§ Description of the task:
Could you retype all of the entries exactly, without their pictures?

§ Record set:
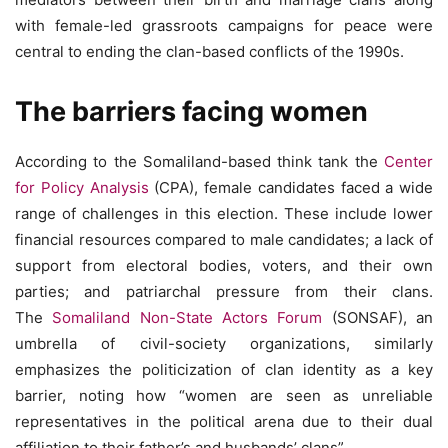
with female-led grassroots campaigns for peace were
central to ending the clan-based conflicts of the 1990s.
The barriers facing women
According to the Somaliland-based think tank the
Center
for Policy Analysis
(CPA), female candidates faced a wide
range of challenges in this election. These include lower
financial resources compared to male candidates; a lack of
support from electoral bodies, voters, and their own
parties; and patriarchal pressure from their clans.
The
Somaliland Non-State Actors Forum
(SONSAF), an
umbrella of civil-society organizations, similarly
emphasizes the politicization of clan identity as a key
barrier, noting how “women are seen as unreliable
representatives in the political arena due to their dual
affiliation to their father’s and husbands’ clans”.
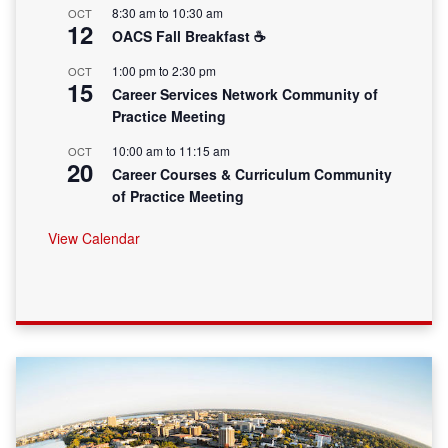
8:30 am
to
10:30 am
OCT
12
OACS Fall Breakfast ☕
1:00 pm
to
2:30 pm
OCT
15
Career Services Network Community of
Practice Meeting
10:00 am
to
11:15 am
OCT
20
Career Courses & Curriculum Community
of Practice Meeting
View Calendar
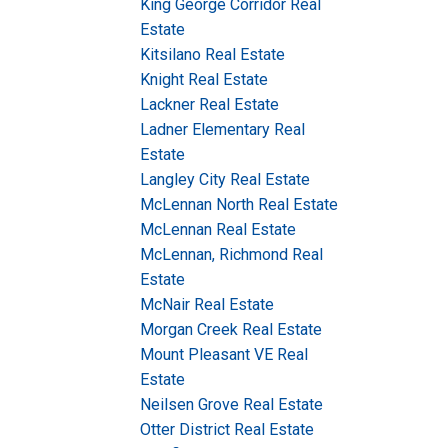
King George Corridor Real
Estate
Kitsilano Real Estate
Knight Real Estate
Lackner Real Estate
Ladner Elementary Real
Estate
Langley City Real Estate
McLennan North Real Estate
McLennan Real Estate
McLennan, Richmond Real
Estate
McNair Real Estate
Morgan Creek Real Estate
Mount Pleasant VE Real
Estate
Neilsen Grove Real Estate
Otter District Real Estate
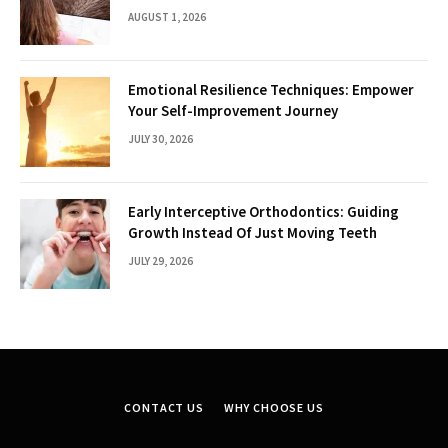
AUGUST 1, 2026
Emotional Resilience Techniques: Empower
Your Self-Improvement Journey
JULY 30, 2026
Early Interceptive Orthodontics: Guiding
Growth Instead Of Just Moving Teeth
JULY 29, 2026
CONTACT US
WHY CHOOSE US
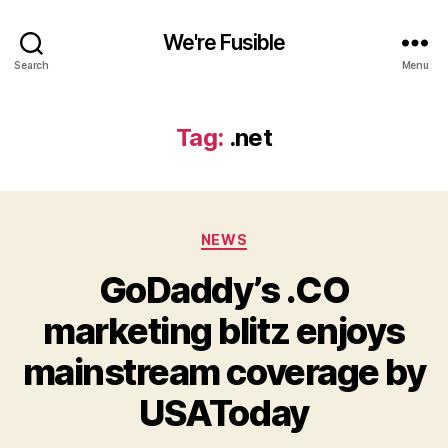
We're Fusible
Search
Menu
Tag:
.net
Categories
NEWS
GoDaddy’s .CO
marketing blitz enjoys
mainstream coverage by
USAToday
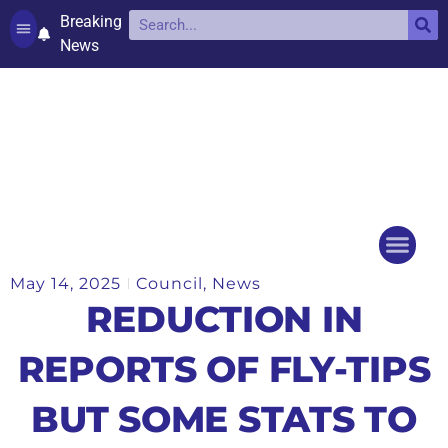
Breaking
News
Contact and complaints
Cookie Policy (UK)
May 14, 2025
Council
,
News
Things to do
Events Ca
REDUCTION IN
REPORTS OF FLY-TIPS
BUT SOME STATS TO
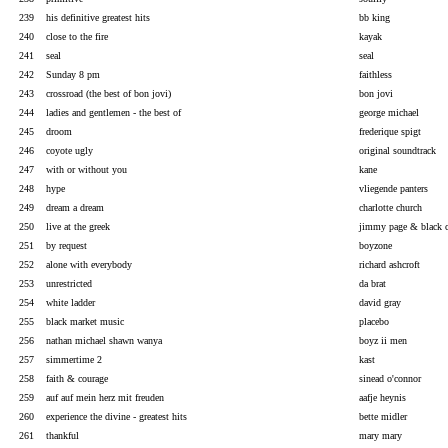
239
his definitive greatest hits
bb king
240
close to the fire
kayak
241
seal
seal
242
Sunday 8 pm
faithless
243
crossroad (the best of bon jovi)
bon jovi
244
ladies and gentlemen - the best of
george michael
245
droom
frederique spigt
246
coyote ugly
original soundtrack
247
with or without you
kane
248
hype
vliegende panters
249
dream a dream
charlotte church
250
live at the greek
jimmy page & black 
251
by request
boyzone
252
alone with everybody
richard ashcroft
253
unrestricted
da brat
254
white ladder
david gray
255
black market music
placebo
256
nathan michael shawn wanya
boyz ii men
257
simmertime 2
kast
258
faith & courage
sinead o'connor
259
auf auf mein herz mit freuden
aafje heynis
260
experience the divine - greatest hits
bette midler
261
thankful
mary mary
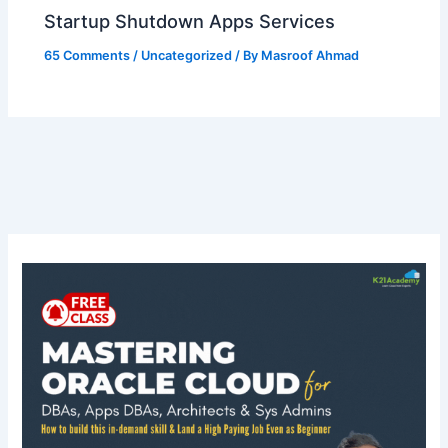
Startup Shutdown Apps Services
65 Comments
/
Uncategorized
/ By
Masroof Ahmad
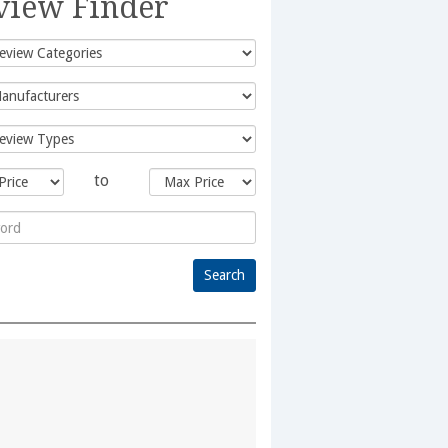
view Finder
to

§ Worked solution:
with female-led grassroots campaigns for peace were
central to ending the clan-based conflicts of the 1990s.
The barriers facing women
According to the Somaliland-based think tank the
Center
for Policy Analysis
(CPA), female candidates faced a wide
range of challenges in this election. These include lower
financial resources compared to male candidates; a lack of
support from electoral bodies, voters, and their own
parties; and patriarchal pressure from their clans.
The
Somaliland Non-State Actors Forum
(SONSAF), an
umbrella of civil-society organizations, similarly
emphasizes the politicization of clan identity as a key
barrier, noting how “women are seen as unreliable
representatives in the political arena due to their dual
affiliation to their father’s and husbands’ clans”.
8:30 am
to
10:30 am
OCT
12
OACS Fall Breakfast ☕
1:00 pm
to
2:30 pm
OCT
15
Career Services Network Community of
Practice Meeting
10:00 am
to
11:15 am
OCT
20
Career Courses & Curriculum Community
of Practice Meeting
View Calendar
King George Corridor Real
Estate
Kitsilano Real Estate
Knight Real Estate
Lackner Real Estate
Ladner Elementary Real
Estate
Langley City Real Estate
McLennan North Real Estate
McLennan Real Estate
McLennan, Richmond Real
Estate
McNair Real Estate
Morgan Creek Real Estate
Mount Pleasant VE Real
Estate
Neilsen Grove Real Estate
Otter District Real Estate
AUGUST 1, 2026
Emotional Resilience Techniques: Empower
Your Self-Improvement Journey
JULY 30, 2026
Early Interceptive Orthodontics: Guiding
Growth Instead Of Just Moving Teeth
JULY 29, 2026
CONTACT US
WHY CHOOSE US
We're Fusible
Search
Menu
Tag:
.net
Categories
NEWS
GoDaddy’s .CO
marketing blitz enjoys
mainstream coverage by
USAToday
Breaking
News
Contact and complaints
Cookie Policy (UK)
May 14, 2025
Council
,
News
Things to do
Events Ca
REDUCTION IN
REPORTS OF FLY-TIPS
BUT SOME STATS TO
239
his definitive greatest hits
bb king
240
close to the fire
kayak
241
seal
seal
242
Sunday 8 pm
faithless
243
crossroad (the best of bon jovi)
bon jovi
244
ladies and gentlemen - the best of
george michael
245
droom
frederique spigt
246
coyote ugly
original soundtrack
247
with or without you
kane
248
hype
vliegende panters
249
dream a dream
charlotte church
250
live at the greek
jimmy page & black 
251
by request
boyzone
252
alone with everybody
richard ashcroft
253
unrestricted
da brat
254
white ladder
david gray
255
black market music
placebo
256
nathan michael shawn wanya
boyz ii men
257
simmertime 2
kast
258
faith & courage
sinead o'connor
259
auf auf mein herz mit freuden
aafje heynis
260
experience the divine - greatest hits
bette midler
261
thankful
mary mary
Startup Shutdown Apps Services
65 Comments
/
Uncategorized
/ By
Masroof Ahmad
view Finder
to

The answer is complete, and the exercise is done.